_Exercise details_.
Output the entries underneath exactly as they are.

*** Data for this task ***

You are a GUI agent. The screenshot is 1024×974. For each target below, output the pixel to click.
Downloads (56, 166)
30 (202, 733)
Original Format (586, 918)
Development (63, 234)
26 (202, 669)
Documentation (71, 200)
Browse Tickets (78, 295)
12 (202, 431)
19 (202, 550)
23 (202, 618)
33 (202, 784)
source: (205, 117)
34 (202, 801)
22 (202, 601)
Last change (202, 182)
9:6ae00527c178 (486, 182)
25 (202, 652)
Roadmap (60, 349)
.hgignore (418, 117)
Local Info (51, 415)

***

_Task result_.
You are a GUI agent. The screenshot is 1024×974. For each target below, output the pixel to click.
Downloads (56, 166)
30 (202, 733)
Original Format (586, 918)
Development (63, 234)
26 (202, 669)
Documentation (71, 200)
Browse Tickets (78, 295)
12 (202, 431)
19 (202, 550)
23 (202, 618)
33 (202, 784)
source: (205, 117)
34 (202, 801)
22 (202, 601)
Last change (202, 182)
9:6ae00527c178 (486, 182)
25 (202, 652)
Roadmap (60, 349)
.hgignore (418, 117)
Local Info (51, 415)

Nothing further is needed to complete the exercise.